Segment Open

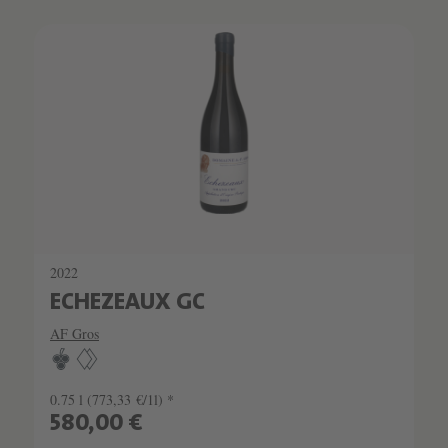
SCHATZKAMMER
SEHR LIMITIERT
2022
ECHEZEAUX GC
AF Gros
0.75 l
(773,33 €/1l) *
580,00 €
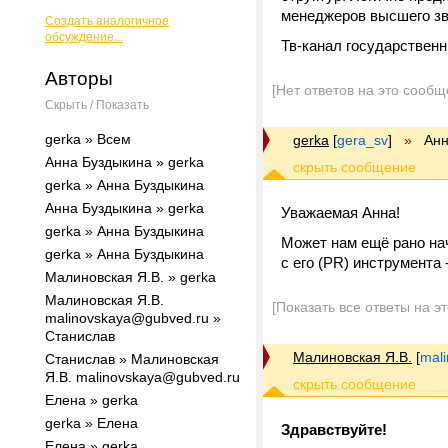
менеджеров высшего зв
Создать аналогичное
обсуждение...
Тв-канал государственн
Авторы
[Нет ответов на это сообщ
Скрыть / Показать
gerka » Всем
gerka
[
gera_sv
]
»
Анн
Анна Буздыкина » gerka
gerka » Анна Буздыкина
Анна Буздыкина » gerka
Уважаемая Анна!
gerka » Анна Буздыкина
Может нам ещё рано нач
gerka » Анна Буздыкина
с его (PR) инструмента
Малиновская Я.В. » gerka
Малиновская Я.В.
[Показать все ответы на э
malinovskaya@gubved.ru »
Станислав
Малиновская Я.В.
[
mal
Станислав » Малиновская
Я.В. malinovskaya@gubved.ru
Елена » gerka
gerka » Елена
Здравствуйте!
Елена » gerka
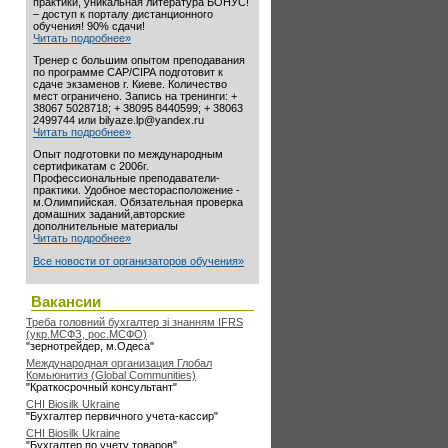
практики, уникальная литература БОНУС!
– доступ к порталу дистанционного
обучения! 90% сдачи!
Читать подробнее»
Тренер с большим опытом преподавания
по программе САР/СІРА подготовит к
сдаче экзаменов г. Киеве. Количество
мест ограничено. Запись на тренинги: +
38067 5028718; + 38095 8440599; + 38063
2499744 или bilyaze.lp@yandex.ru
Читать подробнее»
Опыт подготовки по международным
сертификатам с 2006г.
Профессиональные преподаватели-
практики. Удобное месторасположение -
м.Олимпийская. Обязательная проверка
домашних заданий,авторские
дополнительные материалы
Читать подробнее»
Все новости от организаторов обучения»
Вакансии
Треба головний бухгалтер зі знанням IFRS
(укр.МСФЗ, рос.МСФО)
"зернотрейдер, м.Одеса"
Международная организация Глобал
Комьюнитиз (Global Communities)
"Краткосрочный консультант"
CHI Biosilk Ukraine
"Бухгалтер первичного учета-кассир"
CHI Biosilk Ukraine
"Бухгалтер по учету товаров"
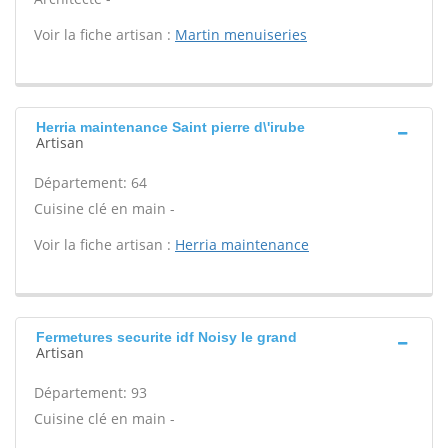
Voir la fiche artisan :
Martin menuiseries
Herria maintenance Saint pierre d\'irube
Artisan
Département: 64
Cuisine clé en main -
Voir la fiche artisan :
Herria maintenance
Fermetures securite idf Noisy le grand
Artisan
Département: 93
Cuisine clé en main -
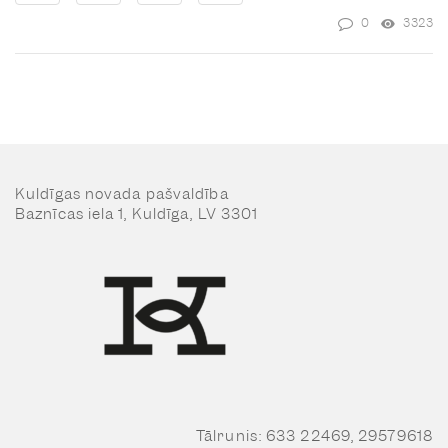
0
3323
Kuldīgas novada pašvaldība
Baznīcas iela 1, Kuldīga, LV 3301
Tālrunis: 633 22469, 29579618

Segment Closed
Segment Open

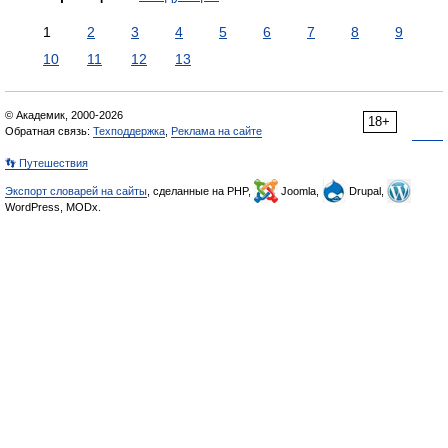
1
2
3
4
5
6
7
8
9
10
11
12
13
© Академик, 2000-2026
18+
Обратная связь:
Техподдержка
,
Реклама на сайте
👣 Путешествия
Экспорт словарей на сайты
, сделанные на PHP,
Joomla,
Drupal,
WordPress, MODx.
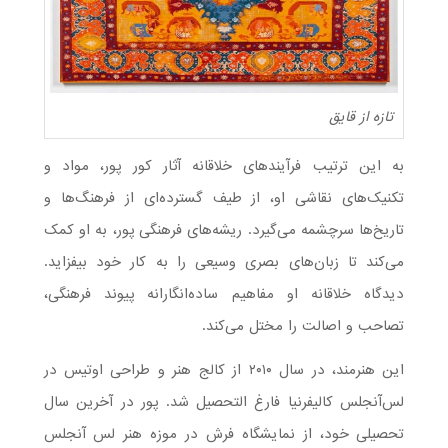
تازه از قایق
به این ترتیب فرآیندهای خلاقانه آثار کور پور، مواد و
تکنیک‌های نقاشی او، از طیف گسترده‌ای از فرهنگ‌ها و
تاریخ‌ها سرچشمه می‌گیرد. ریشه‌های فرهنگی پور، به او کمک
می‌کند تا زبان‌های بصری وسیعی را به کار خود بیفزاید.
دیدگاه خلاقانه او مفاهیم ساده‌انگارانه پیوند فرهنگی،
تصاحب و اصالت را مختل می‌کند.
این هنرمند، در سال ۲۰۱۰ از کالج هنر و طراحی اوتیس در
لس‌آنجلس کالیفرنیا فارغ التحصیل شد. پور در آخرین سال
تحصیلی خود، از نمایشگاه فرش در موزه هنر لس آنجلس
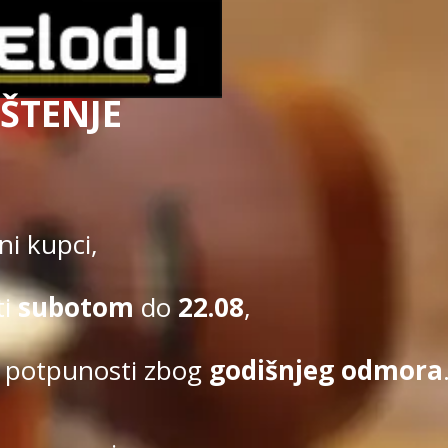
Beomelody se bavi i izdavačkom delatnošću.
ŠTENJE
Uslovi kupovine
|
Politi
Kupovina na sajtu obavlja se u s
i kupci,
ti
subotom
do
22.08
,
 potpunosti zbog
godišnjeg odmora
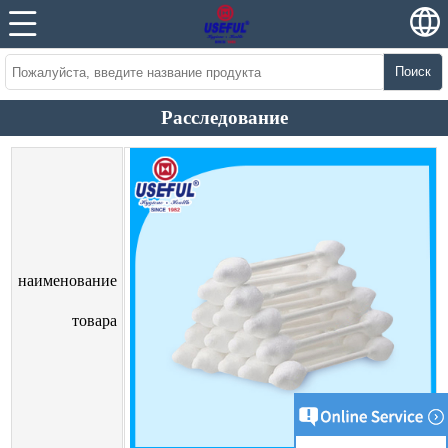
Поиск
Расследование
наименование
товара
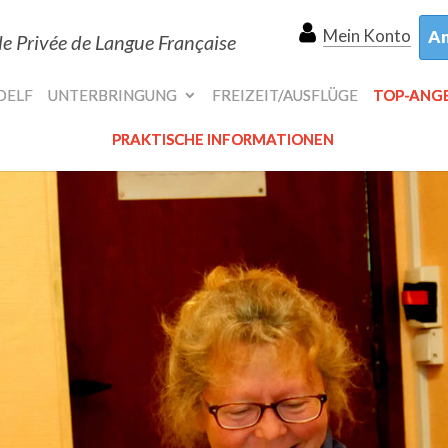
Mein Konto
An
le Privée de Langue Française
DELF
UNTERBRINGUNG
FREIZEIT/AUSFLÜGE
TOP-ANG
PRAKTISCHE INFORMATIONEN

Segment Closed

Give exactly the lines above that run from the line with "WordPress, MODx." to the line with "می‌کند تا زبان‌های", both included, leaving every picture out.

## Solution for this exercise:
WordPress, MODx.
تازه از قایق
به این ترتیب فرآیندهای خلاقانه آثار کور پور، مواد و
تکنیک‌های نقاشی او، از طیف گسترده‌ای از فرهنگ‌ها و
تاریخ‌ها سرچشمه می‌گیرد. ریشه‌های فرهنگی پور، به او کمک
می‌کند تا زبان‌های بصری وسیعی را به کار خود بیفزاید.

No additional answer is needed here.